Diese Auslegung entspricht dem Zweck des Gesetzes, das historische Stätten
oder Kulturdenkmäler in ihrem materiellen Bestand und im Rahmen ihrer
Umgebung, soweit es auf sie ankommt, erhalten will. Der angefochtene
Entscheid bezweckt keinen solchen Schutz. Wie insbesondere aus der
Vernehmlassung der Vorinstanz hervorgeht, soll das Veränderungsverbot dazu
dienen, dem Kanton Bern oder allenfalls der Eidgenossenschaft den Erwerb
der Parzelle Nr. 129 auf dem Enteignungsweg zu einem Preis zu sichern,
der den Erwerbern angemessen erscheint. Tatsächlich besteht die Gefahr,
dass das Gemeinwesen, sofern es die Liegenschaft enteignungsweise erwerben
muss, ohne die Auswirkungen des Veränderungsverbots eine Mehrleistung
erbringen muss, wenn bis zur Einleitung des Enteignungsverfahrens
die bestehenden Gebäulichkeiten in Stand gestellt werden.
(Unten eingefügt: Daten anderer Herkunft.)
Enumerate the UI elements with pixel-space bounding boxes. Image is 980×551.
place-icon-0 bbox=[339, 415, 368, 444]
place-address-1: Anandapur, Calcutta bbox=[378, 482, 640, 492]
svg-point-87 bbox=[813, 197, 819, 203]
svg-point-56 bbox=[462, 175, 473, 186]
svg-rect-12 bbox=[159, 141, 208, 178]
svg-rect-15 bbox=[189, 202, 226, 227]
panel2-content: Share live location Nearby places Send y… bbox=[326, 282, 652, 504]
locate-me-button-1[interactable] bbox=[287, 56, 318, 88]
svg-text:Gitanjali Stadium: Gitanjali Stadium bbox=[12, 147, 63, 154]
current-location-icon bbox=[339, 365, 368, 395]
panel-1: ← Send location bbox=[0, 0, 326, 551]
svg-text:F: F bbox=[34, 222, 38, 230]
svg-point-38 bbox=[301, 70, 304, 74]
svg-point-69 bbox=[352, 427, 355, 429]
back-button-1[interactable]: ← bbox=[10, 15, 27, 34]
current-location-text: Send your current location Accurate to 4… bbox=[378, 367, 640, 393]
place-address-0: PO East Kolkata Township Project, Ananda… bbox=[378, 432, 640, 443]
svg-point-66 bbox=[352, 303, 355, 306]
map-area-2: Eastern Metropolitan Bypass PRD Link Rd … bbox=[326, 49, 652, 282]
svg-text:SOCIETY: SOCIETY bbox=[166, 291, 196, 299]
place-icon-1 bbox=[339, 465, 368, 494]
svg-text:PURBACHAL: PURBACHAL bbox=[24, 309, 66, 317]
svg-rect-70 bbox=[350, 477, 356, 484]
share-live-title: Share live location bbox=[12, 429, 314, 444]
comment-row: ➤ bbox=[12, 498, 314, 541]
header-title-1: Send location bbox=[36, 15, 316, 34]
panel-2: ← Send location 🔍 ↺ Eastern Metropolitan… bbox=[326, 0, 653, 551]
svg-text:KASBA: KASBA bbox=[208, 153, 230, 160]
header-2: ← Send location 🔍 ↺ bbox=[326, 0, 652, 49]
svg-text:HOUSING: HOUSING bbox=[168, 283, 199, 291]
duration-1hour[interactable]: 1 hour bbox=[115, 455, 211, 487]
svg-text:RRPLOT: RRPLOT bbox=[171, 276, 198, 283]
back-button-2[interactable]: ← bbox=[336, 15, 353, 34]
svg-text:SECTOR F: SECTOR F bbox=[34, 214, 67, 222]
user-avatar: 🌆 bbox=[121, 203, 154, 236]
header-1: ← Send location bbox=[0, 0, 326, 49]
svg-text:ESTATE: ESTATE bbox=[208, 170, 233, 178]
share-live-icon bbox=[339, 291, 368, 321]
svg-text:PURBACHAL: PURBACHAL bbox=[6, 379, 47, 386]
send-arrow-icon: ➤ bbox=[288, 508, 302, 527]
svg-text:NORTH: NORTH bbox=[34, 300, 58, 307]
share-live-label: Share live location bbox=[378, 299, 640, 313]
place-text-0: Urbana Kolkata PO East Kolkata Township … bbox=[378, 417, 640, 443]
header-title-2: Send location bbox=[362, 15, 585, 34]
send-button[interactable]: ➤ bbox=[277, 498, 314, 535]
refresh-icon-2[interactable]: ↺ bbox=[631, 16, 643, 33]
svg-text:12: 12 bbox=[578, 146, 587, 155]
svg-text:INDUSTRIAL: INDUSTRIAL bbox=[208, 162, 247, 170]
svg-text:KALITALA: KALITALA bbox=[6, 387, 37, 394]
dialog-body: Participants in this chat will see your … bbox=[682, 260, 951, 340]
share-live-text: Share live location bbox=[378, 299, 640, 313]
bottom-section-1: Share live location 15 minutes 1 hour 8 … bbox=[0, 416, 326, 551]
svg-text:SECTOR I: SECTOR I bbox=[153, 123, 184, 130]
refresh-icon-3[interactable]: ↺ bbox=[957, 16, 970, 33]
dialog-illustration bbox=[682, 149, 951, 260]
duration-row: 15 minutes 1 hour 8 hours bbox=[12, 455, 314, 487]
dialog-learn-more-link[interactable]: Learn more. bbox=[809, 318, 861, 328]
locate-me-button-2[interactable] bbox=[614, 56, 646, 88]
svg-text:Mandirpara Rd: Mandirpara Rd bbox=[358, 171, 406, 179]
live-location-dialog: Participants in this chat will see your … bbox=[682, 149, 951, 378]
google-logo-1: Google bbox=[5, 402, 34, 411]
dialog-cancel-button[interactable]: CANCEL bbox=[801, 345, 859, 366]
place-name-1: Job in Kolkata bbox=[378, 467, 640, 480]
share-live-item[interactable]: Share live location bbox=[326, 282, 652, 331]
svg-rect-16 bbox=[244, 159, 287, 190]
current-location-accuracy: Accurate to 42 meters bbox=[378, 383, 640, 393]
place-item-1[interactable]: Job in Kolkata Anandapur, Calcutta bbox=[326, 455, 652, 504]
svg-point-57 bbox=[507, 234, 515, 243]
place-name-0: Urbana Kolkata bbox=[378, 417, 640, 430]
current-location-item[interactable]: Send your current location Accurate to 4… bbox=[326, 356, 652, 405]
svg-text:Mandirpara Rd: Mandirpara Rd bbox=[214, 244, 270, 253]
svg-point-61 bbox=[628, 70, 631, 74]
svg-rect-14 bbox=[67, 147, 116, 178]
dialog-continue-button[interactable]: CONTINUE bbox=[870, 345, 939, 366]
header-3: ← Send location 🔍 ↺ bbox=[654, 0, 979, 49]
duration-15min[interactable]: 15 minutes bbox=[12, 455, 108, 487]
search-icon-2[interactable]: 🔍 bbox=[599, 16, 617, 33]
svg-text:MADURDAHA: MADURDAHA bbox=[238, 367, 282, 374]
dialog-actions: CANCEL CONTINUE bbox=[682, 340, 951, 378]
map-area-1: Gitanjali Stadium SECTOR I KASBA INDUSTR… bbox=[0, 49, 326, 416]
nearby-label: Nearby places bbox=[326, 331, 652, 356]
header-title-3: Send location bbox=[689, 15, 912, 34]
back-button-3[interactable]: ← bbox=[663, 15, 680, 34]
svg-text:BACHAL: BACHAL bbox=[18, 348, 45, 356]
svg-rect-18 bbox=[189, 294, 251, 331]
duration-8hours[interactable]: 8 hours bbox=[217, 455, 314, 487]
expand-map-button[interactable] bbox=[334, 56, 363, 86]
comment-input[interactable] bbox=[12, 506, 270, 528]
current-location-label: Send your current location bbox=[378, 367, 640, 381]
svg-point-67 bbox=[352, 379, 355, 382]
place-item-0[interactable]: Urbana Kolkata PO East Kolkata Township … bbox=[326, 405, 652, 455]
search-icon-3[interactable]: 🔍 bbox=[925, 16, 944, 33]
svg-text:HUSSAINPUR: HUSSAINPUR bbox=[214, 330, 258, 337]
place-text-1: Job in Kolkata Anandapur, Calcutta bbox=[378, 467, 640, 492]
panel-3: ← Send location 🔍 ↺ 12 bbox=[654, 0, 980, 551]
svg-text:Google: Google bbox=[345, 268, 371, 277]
Allein eine
solche Gefahr ist keine Gefahr für die Kulturdenkmäler selbst, sondern
höchstens für die Finanzen des Gemeinwesens, das die Liegenschaft erwerben
will. Zu einem solchen bloss indirekten Schutz der Kulturdenkmäler
bietet aber Art. 16 NHG keine Grundlage, verlangt er doch, dass
den Denkmälern unmittelbar Gefahr drohe. Aus der Beschränkung der
Eingriffsmöglichkeit der Eidgenossenschaft auf Fälle unmittelbarer Gefahr
lässt sich entnehmen, dass von Sicherungsmassnahmen nur zurückhaltend
Gebrauch zu machen ist, im wesentlichen nur dann, wenn alle andern
Mittel für die unmittelbare Sicherung versagen (vgl. Botschaft des
Bundesrates zum NHG, BBl 1965 III 108, zu Art. 15 des Entwurfes). Aus
dem Gesetz ergibt sich kein Hinweis darauf, dass der Gesetzgeber dem
Gemeinwesen für den Fall, dass es eine Liegenschaft mit geschichtlichem
Stellenwert enteignungsweise erwerben muss, über die im Enteignungsrecht
selbst enthaltenen Sicherungsmöglichkeiten gegen ungerechtfertigte
Forderungen (wie z.B. durch Anordnung des Enteignungsbannes) weitere
Sicherungsmöglichkeiten durch Anordnung vorläufiger Massnahmen zur
Verfügung stellen wollte; ohnehin verweist das Gesetz den Bund in solchen
Fällen in erster Linie auf den Weg freihändigen Erwerbs. Durch ungesäumte
Einleitung des Enteignungsverfahrens, die im zu beurteilenden Falle
vermutlich ohne grosse Weiterungen möglich ist, wird wahrscheinlich das
enteignende Gemeinwesen, sei es der Bund oder der Kanton Bern, verhindern
können, dass er ungerechtfertigterweise einen missbräuchlich geschaffenen
Mehrwert entschädigen muss.

    Die Vorinstanz hat Art. 16 NHG somit in einer Weise ausgelegt und
angewandt, die mit seinem Sinn nicht vereinbar ist, weil sie über ihn
hinausgeht. Sie hat damit Bundesrecht verletzt, so dass ihr Entscheid
aufzuheben ist.

Erwägung 3

    3.- Der Beschwerdeführer beantragt, die Sache sei an die
Vorinstanz zurückzuweisen zu neuer Beurteilung. Er will sich nicht
allen Sicherungsmassnahmen widersetzen, sondern will solche, die ihm
verhältnismässig scheinen, hinnehmen. Eine Rückweisung erübrigt sich
jedoch. Sofern in Zukunft durch den derzeitigen oder einen künftigen
Eigentümer der Liegenschaft eine unmittelbare Gefahr für die Denkmäler
selbst geschaffen werden sollte, beispielsweise durch Beseitigung oder
Lageveränderung, durch Um- oder Neubauten, die den Zugang zum einstigen
Militärlager behindern oder über den heutigen Zustand hinaus die Sicht
auf die historische Stätte verschlechtern, steht es den Behörden der
Eidgenossenschaft und allenfalls des Kantons Bern, sofern das kantonale
Recht hierzu überhaupt eine Rechtsgrundlage aufweist, zu, einzuschreiten
und durch entsprechende Massnahmen eine Verschlechterung der Situation
abzuwenden. Es erscheint auch nicht ausgeschlossen, dass die kantonalen
Rechtsgrundlagen bereits im jetzigen Zeitpunkt Massnahmen zur präventiven
Sicherung der Stätte zulassen. Darüber ist jedoch hier nicht zu befinden.